It wasn’t until 2005 that St. Louis city officials were told that its drinking water contained a DDT by-product called pCBSA, about which little was known with regard to its impact on human health.
Local officials were told by representatives of the Environmental Protection Agency and the state’s Department of Environmental Quality that the water was then safe to drink, despite the complete lack of any health studies on humans.
Bradshaw spoke to the Pine River Superfund Task Force Wednesday night about those inmates’ suits.
Inmates complained that they were subject to cruel and unusual punishment by being made to drink and bathe in St.

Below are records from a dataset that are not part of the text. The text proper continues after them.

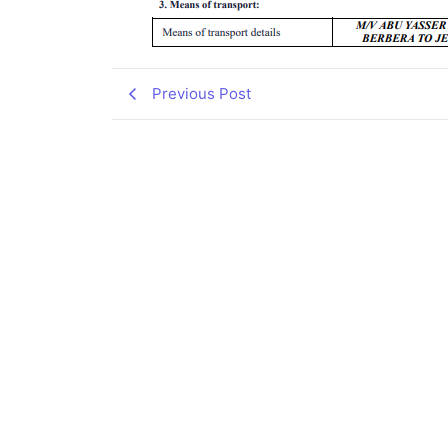
Previous Post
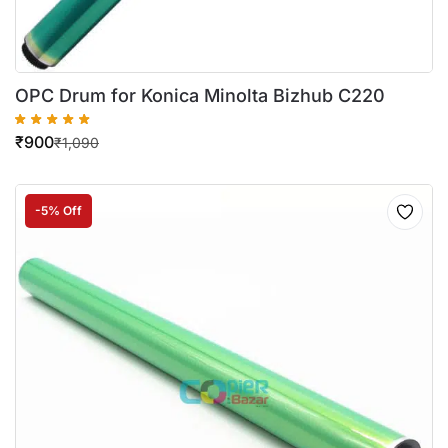
OPC Drum for Konica Minolta Bizhub C220
₹
900
₹
1,090
-5% Off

Louis water, while prison staffers drank bottled water.. One case was dismissed but not until 2015 when it was decided that the prison officials did not "knowingly" or intentionally make the inmates drink the water.

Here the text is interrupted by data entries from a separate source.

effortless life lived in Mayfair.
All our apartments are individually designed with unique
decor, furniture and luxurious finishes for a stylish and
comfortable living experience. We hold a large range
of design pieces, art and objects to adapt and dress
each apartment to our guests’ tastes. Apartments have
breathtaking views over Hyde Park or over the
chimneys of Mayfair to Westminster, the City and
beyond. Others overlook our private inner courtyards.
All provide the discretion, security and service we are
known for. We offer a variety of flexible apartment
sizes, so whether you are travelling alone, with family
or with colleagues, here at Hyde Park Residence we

Another suit several years later was filed against the holding company of Velsicol Chemical Co. and that too was dismissed.
And that was one of the reasons for the dismissal of one of the suits, Bradshaw said.

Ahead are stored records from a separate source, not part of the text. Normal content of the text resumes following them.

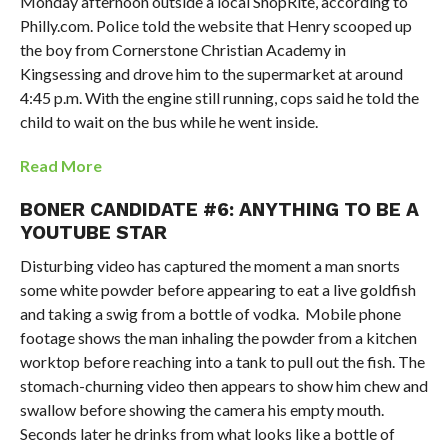
Monday afternoon outside a local ShopRite, according to
Philly.com. Police told the website that Henry scooped up
the boy from Cornerstone Christian Academy in
Kingsessing and drove him to the supermarket at around
4:45 p.m. With the engine still running, cops said he told the
child to wait on the bus while he went inside.
Read More
BONER CANDIDATE #6: ANYTHING TO BE A
YOUTUBE STAR
Disturbing video has captured the moment a man snorts
some white powder before appearing to eat a live goldfish
and taking a swig from a bottle of vodka. Mobile phone
footage shows the man inhaling the powder from a kitchen
worktop before reaching into a tank to pull out the fish. The
stomach-churning video then appears to show him chew and
swallow before showing the camera his empty mouth.
Seconds later he drinks from what looks like a bottle of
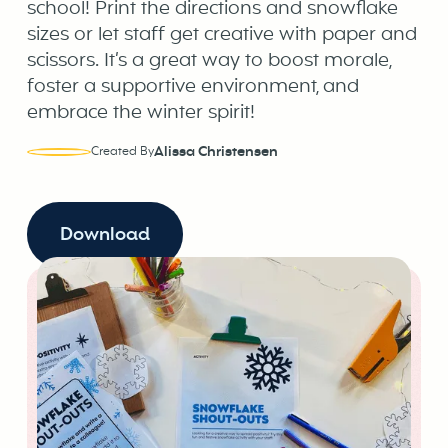
school! Print the directions and snowflake
sizes or let staff get creative with paper and
scissors. It’s a great way to boost morale,
foster a supportive environment, and
embrace the winter spirit!
Alissa Christensen
Created By
Download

What was so frustrating to Task Force members was the fact that so little was known about pCBSA’s impact on human health, said Jane Keon, Task Force secretary.
Only one 29 day rat study had been done and task force members begged several agencies for more studies but none were forthcoming.
The inmates’ suits however, weren’t filed in vain, Bradshaw said.
Because so many prisons are sitting so near to Superfund sites, more and more citizens and environmental groups are joining the prisons in the fight against pollution, she said.